My dad noticed my exceptional coordination skills, even before I took my first steps. In fact, I could crawl with remarkable speed. Very quickly our common leisure activities were reduced to spending time playing various sports and doing exercises, usually in the playground outside school, where through playing I managed to fine-tune my coordination movements, learning the basic gymnastic elements and how to catch and throw balls. As I said – through playing, but also taking on the challenge. My dad knew how to motivate me and help me maintain my concentration compared to kids my age of a few years who could barely hold their focus for longer than half an hour. Since he himself was an athlete, he simply knew all the characteristics needed to become a professional.
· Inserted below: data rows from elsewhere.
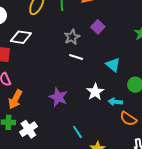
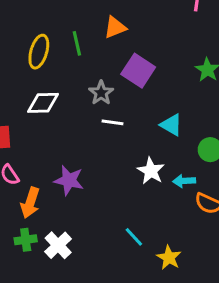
purple square: (98, 27) -> (138, 71), size x1.5
white diamond: (21, 37) -> (43, 103), moved
purple star: (58, 97) -> (69, 180), moved

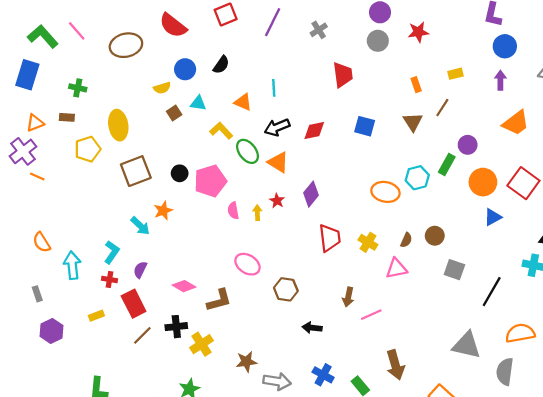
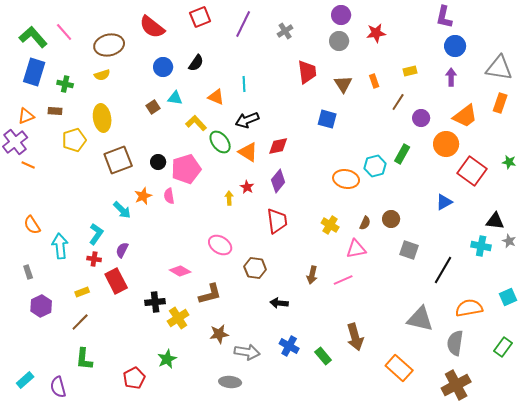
blue rectangle: (27, 75) -> (34, 72), moved
yellow semicircle: (162, 88) -> (102, 75), moved
brown triangle: (413, 122) -> (343, 84), moved
red diamond: (314, 131) -> (278, 146), moved
purple circle: (468, 145) -> (421, 118), moved
orange circle: (483, 182) -> (446, 144), moved
pink semicircle: (233, 211) -> (169, 196), moved
red trapezoid: (330, 238) -> (277, 221), moved
pink diamond: (184, 286) -> (180, 271), moved
brown L-shape: (219, 300) -> (210, 294), moved
pink line: (371, 315) -> (343, 280), moved
brown line: (142, 335) -> (80, 322), moved

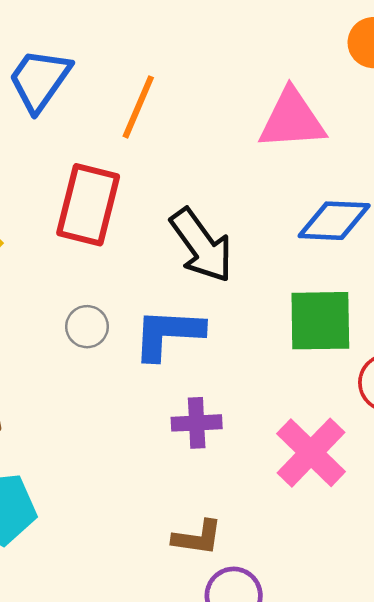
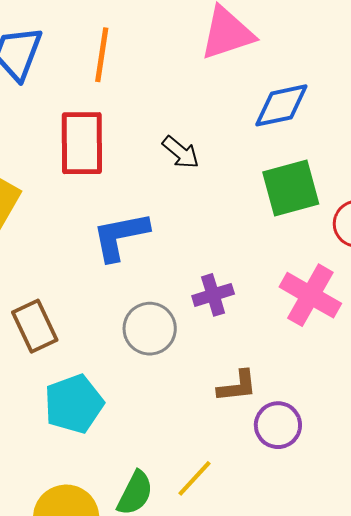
black arrow: (202, 245) -> (181, 152), size x0.6
gray circle: (87, 327) -> (150, 329), moved, size x1.5
blue L-shape: (168, 334) -> (120, 236), moved

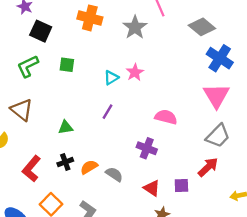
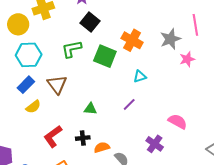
orange cross: (90, 18) -> (132, 40), moved
green square: (67, 65) -> (105, 56), size x1.6
pink star: (135, 72) -> (187, 59), moved

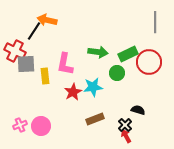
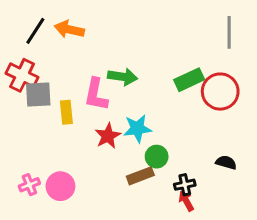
black line: (34, 31) -> (35, 31), moved
green arrow: (98, 52) -> (123, 77), moved
green circle: (117, 73) -> (157, 157), moved
black semicircle: (138, 110) -> (226, 162), moved
black cross: (125, 125) -> (185, 185), turned 32

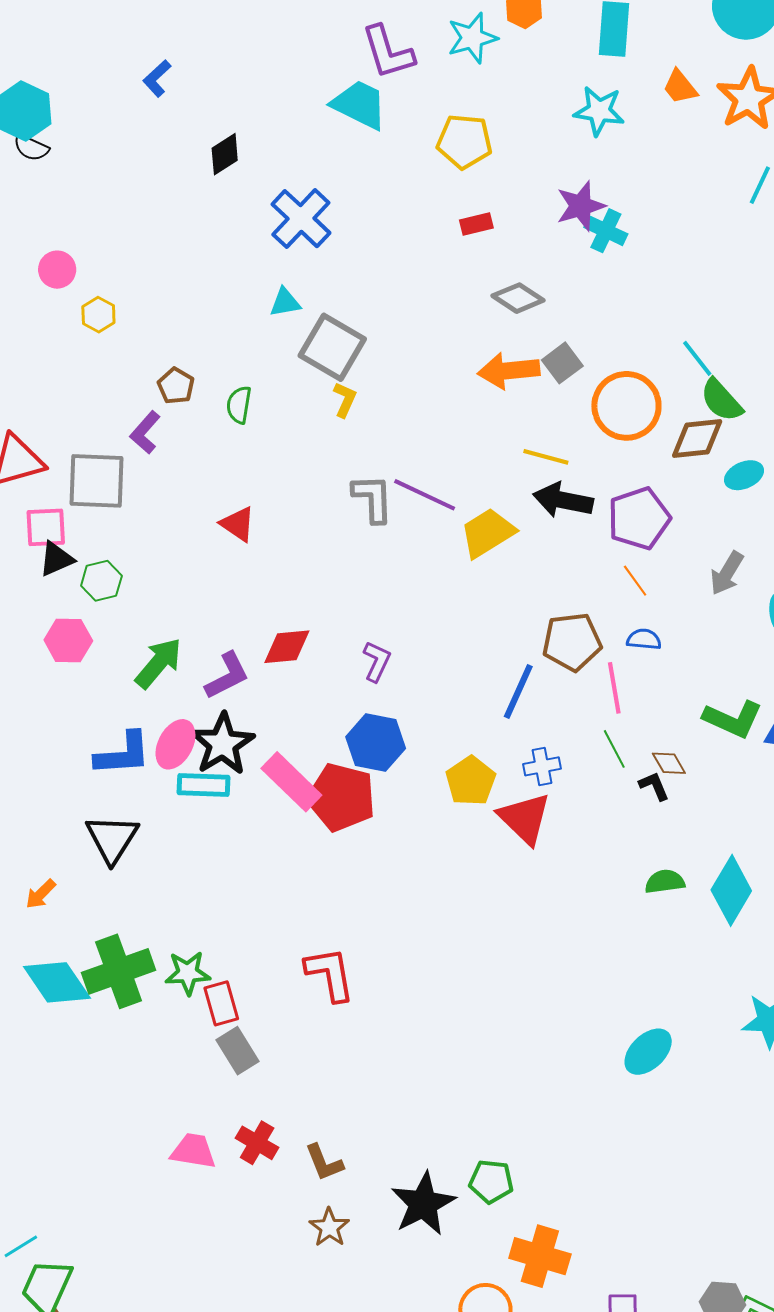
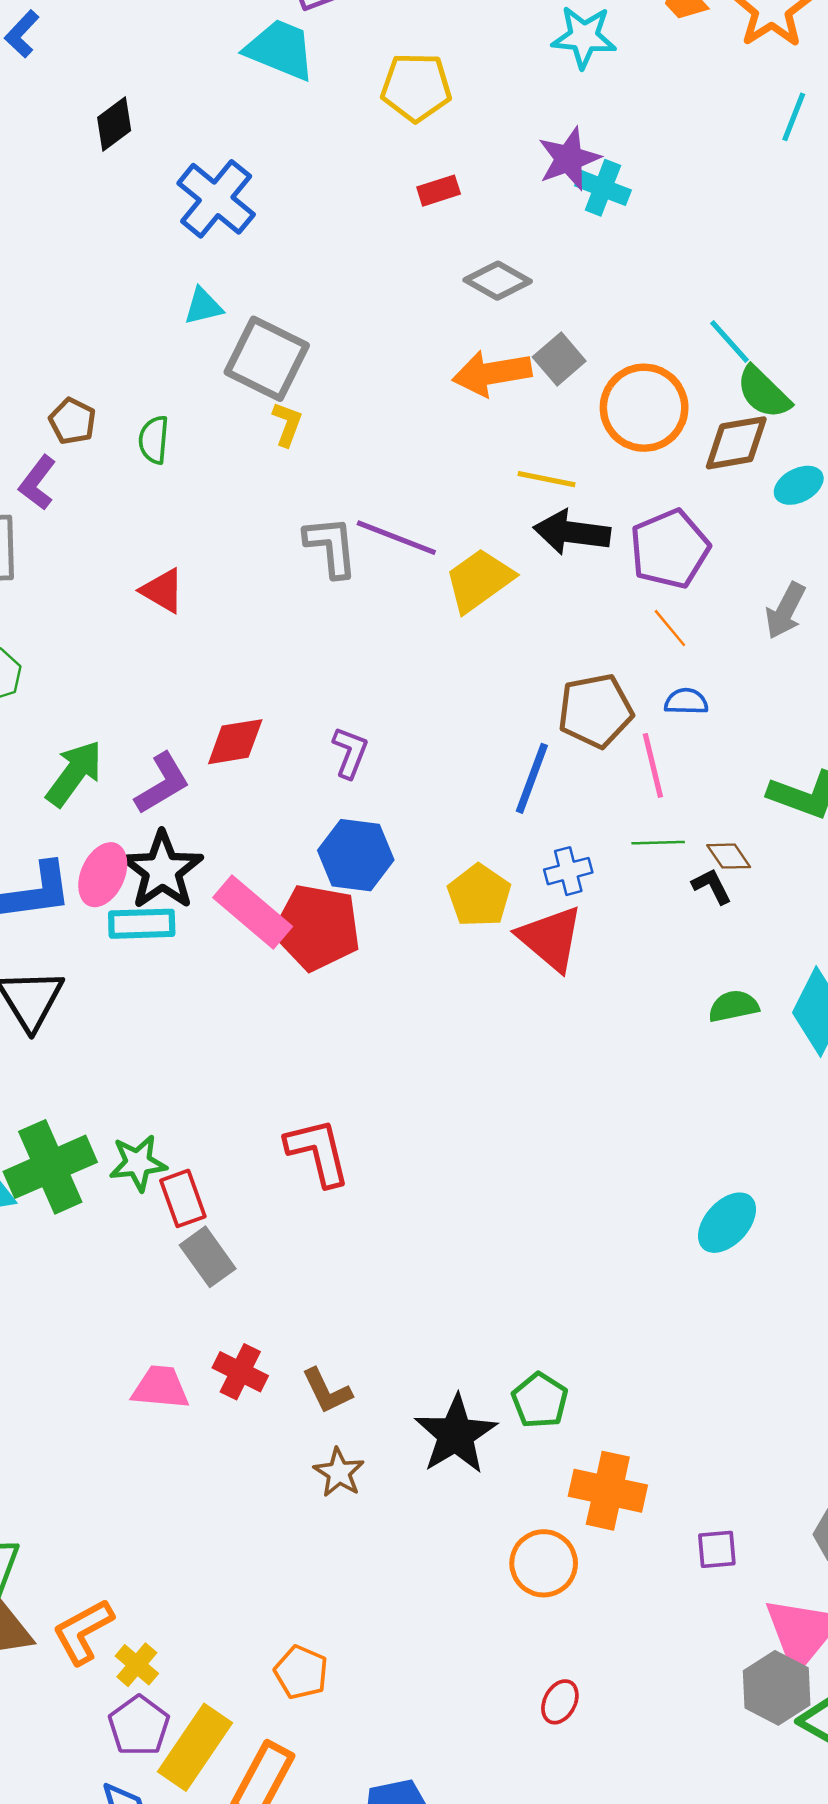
green line: (614, 749) -> (658, 843), turned -60
green pentagon: (491, 1181) -> (540, 1400), turned 30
These consist of far more than just physical abilities. The psychological effort of top athletes is perhaps more difficult to bear than the physical strains. Only a fine-tuned synchronized body, mind and spirit together can achieve a positive outcome. Dad noticed that I was not content with being just a participant in the game. Indeed, I always strived to win. The competitive spirit often led to testing friendships from an early age, as nobody wanted to play with the one that turned every game into a competition.

It’s certainly not a quality you need to hold onto, but it is something that, if directed in the right way is indeed, a desirable characteristic to have as a potential athlete. Equally, I responded very well to the challenges I was faced with.  When I would be feeling low, I’d always rise to the challenge as soon as I heard that an ice-cream was an incentive or when Dad would pretend to doubt one of my goals, I’d usually break records just out of spite.


Now when I look back, I see how he carefully and thoughtfully guided me along, and on some occasions not even aware of how things were part of the plan. Dad listenedto what I wanted, but he wasn’t ready to take a risk on every one of my decisions, because as a child you cannot always clearly distinguish between what is best for you. There is a very fine line that parents must discover to guide their child in the right direction. At the same time it is important to give their child the freedom to decide, as there was a great rebellion within me against everything my father would impose. The best example of this is the moment when we had to decide whether the high jump would be something that I could seriously pursue.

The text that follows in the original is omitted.